Yale University School of Medicine, New Haven, CT, USA.

Purpose
Nonsyndromic craniosynostosis can be treated with strip craniectomy or whole vault cranioplasty (WVC). Patients who undergo treatment prior to three months of age can be offered strip craniectomy. After six months, the cranium begins to ossify and whole vault cranioplasties (WVC) yielf the most predictable outcomes. Given dichotomous preferences, we conducted a large-scale database comparison of socioeconomic, cost, and complications between treatments.
Methods
Nonsyndromic craniosynostosis patients were identified in the Kids' Inpatient Database for years 2000, 2003, 2006, and 2009. To isolate strip craniectomies, patients were limited to those less than 3 months of age with a primary procedure code of 02.03. In order to isolate patients with WVC, patients were limited to those greater than 6 months of age with a primary procedure code of 02.06. Demographics, socioeconomics, charges, hospital characteristics, outcomes, and complications were collected. Univariate and multivariate analyses were performed to compare variables between surgeries and across years.
Results
A total of 251 strip craniectomy and 1,811 WVC patients were captured. Whereas males represented the majority of both cohorts, females comprised significantly more of the WVC (p=0.002). More strip craniectomy patients were White and more WVC were Hispanic and Black (p<0.001).
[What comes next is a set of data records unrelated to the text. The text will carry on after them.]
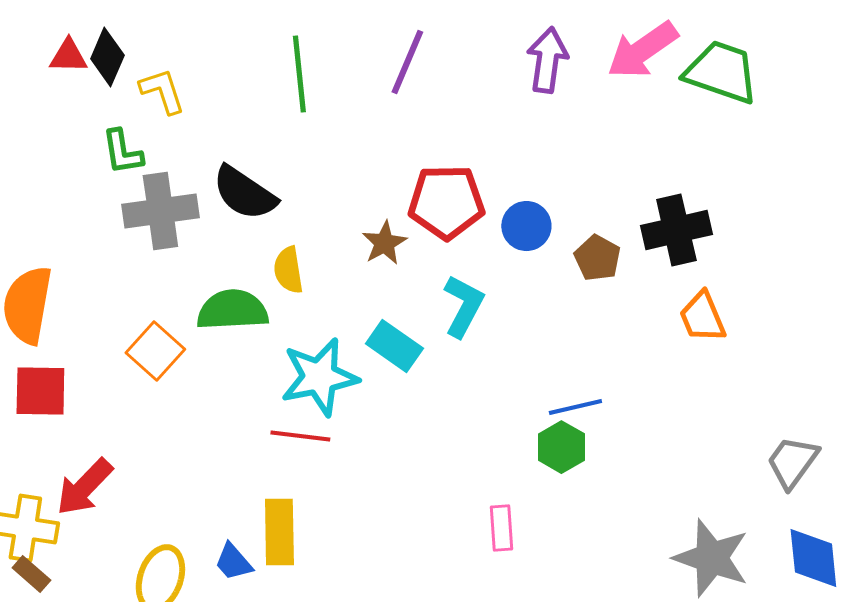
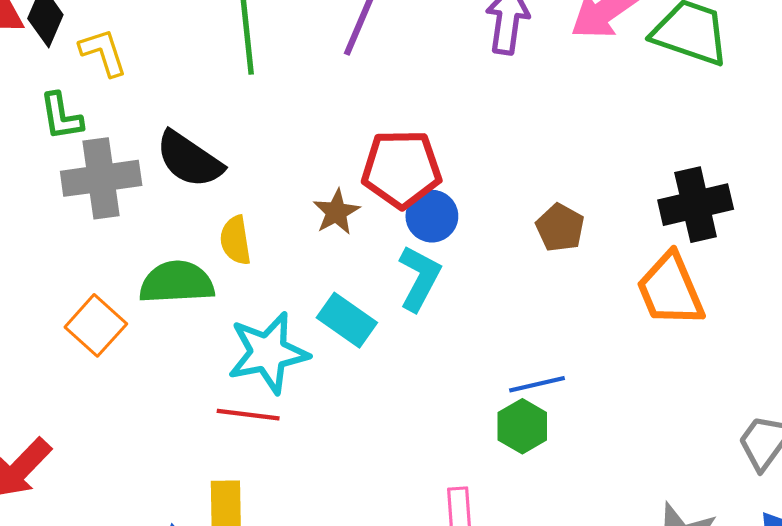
blue circle: (526, 226) -> (432, 216), moved
black cross: (676, 230) -> (696, 205), moved
orange trapezoid: (702, 317) -> (670, 290), size x1.4

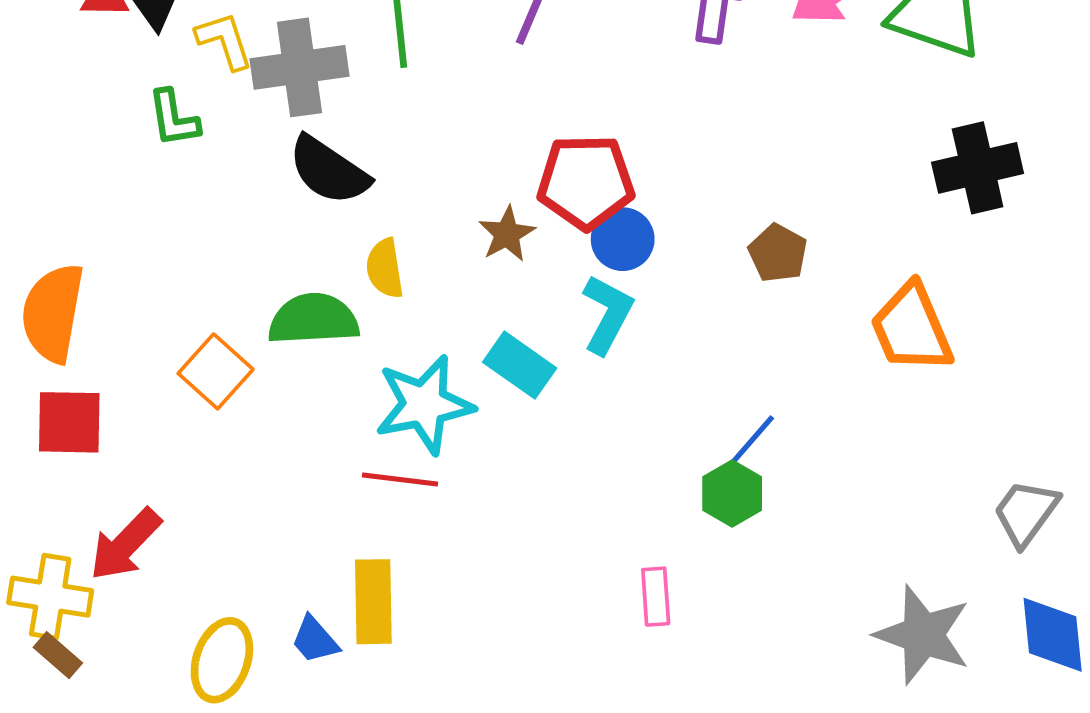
gray cross: (101, 178) -> (300, 67), moved
black cross: (696, 205) -> (978, 168), moved
blue line: (537, 384) -> (750, 443), turned -36

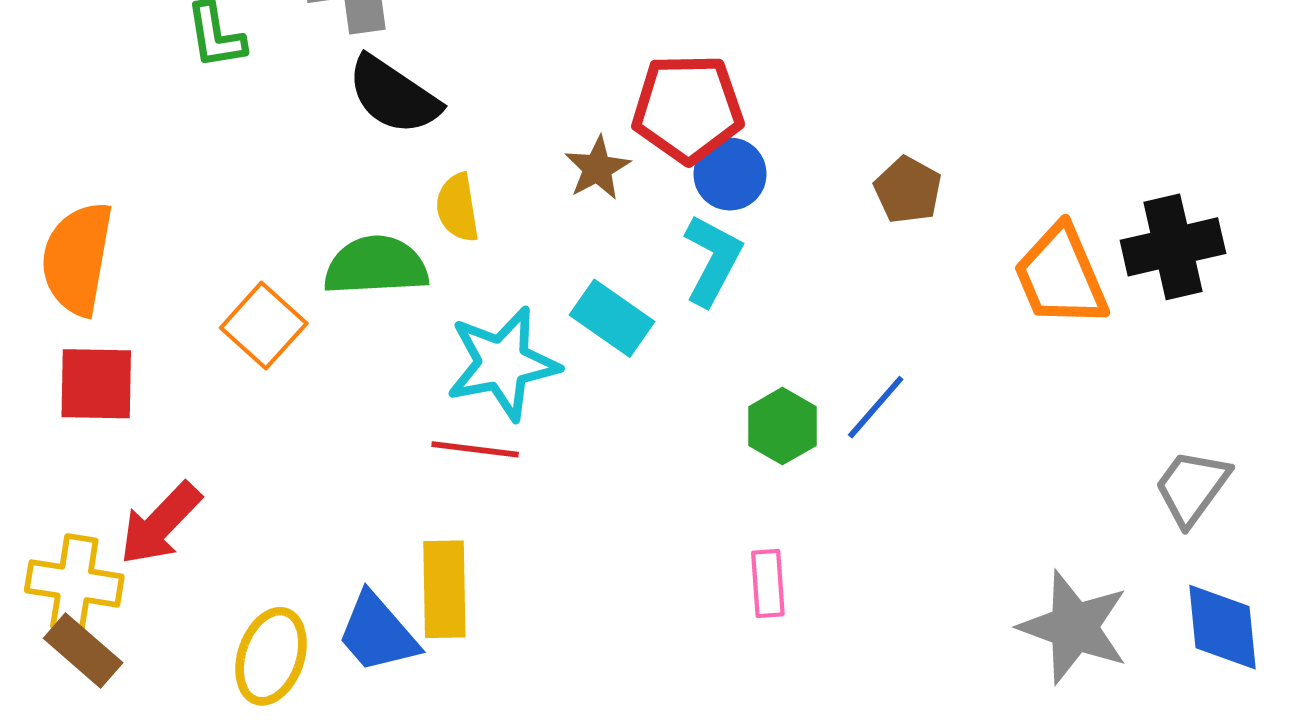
black cross: (978, 168) -> (1173, 247), moved
green hexagon: (732, 494) -> (782, 426), moved
blue trapezoid: (315, 640) -> (377, 633), size x1.5
brown rectangle: (58, 655) -> (83, 650), size x1.4

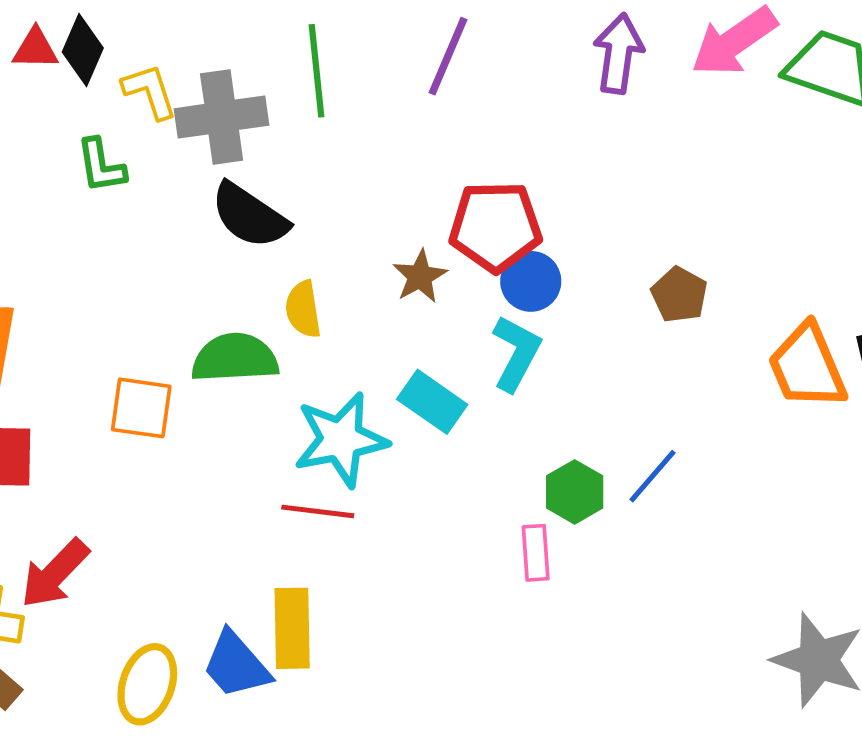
orange square: (264, 326) -> (141, 408), turned -34
pink rectangle: (768, 583) -> (536, 553), moved

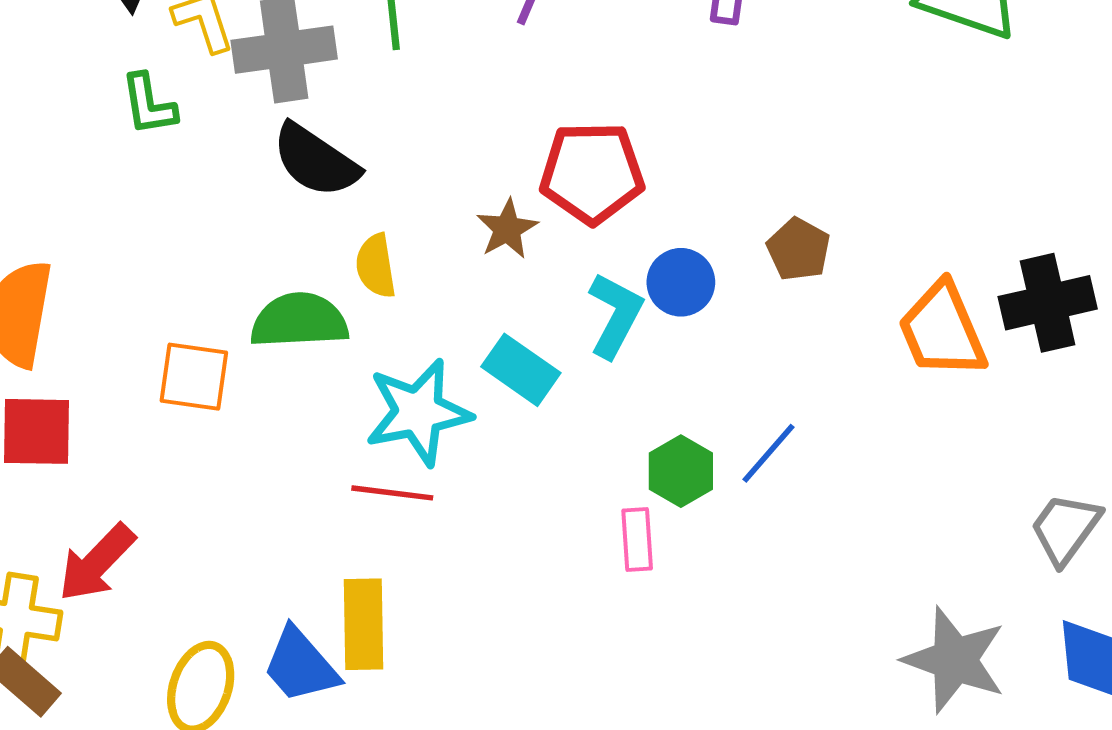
blue circle: (531, 281) -> (681, 282), moved

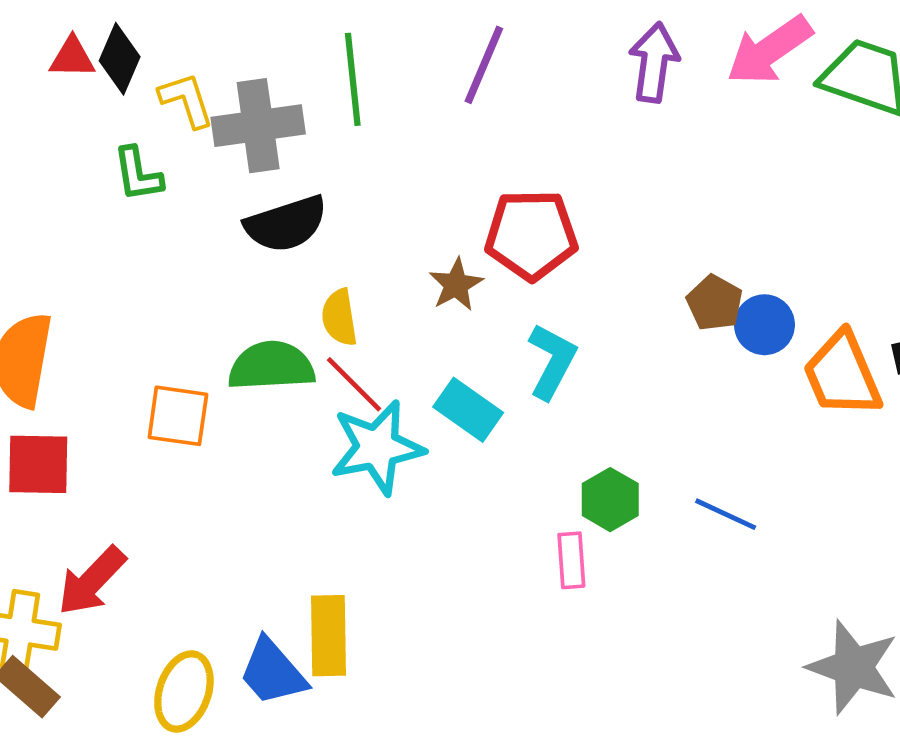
black semicircle: (316, 160) -> (286, 224), turned -52
blue circle: (681, 282) -> (764, 325), moved
blue line: (768, 453) -> (726, 514), moved, turned 74
red line: (392, 493) -> (354, 384), moved, turned 38

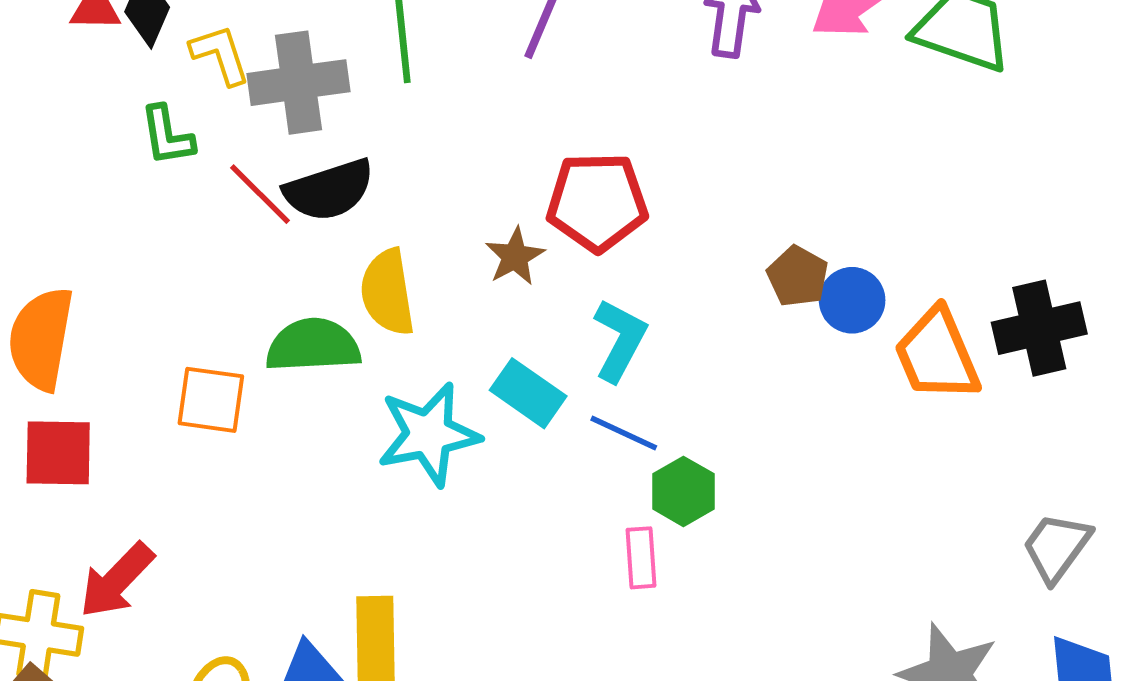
yellow semicircle: (339, 317) -> (387, 292), size x1.4
red line: (354, 384) -> (260, 194), moved
blue line: (726, 514) -> (624, 433), moved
Primary insurance payer was significantly different spanning all years (p<0.001; Table 2), with more strip craniectomy patients using private insurance (70.13%) and more WVC patients using Medicaid (35.02%). Over the years, WVC trended towards treating Hispanic and Medicaid patients, however, Strip craniectomy cases did not experience any change. WVC charged hospitals $27,962 more than strip craniectomies, with $11,001 independent of payer, income, bedsize, and LOS (p<0.001). Strip craniectomies were performed more frequently in the West and Midwest, while WVC were done in the South (p=0.001). Strip craniectomy patients were discharged on average 2.44 days postoperatively while WVC were discharged after 3.83 days. LOS was longer in WVC but not significantly. Outcomes were largely equivocal, with increased accidental puncture (p=0.025) and serum transfusion (p=0.002) in the WVC.
Conclusion
Our national longitudinal comparison shows widening socioeconomic disparities between strip craniectomies and WVC. WVC is proving to be a progressive procedure. Not only are they increasingly being performed on under-represented populations, reflecting geographic changes and natural progression over time, but our data also presents evidence supporting improvements in cost and short-term outcomes for WVC. Though we still report lower costs and short-term complications, strip craniectomies are less available to racial minorities and those with Medicaid, with change trending slowly. As we gradually scrutinize medical outcomes, we should continue offer both surgical options to patients. Future efforts should focus on equilibrating these socioeconomic gaps with emphasis on early diagnosis, permitting a choice between procedures.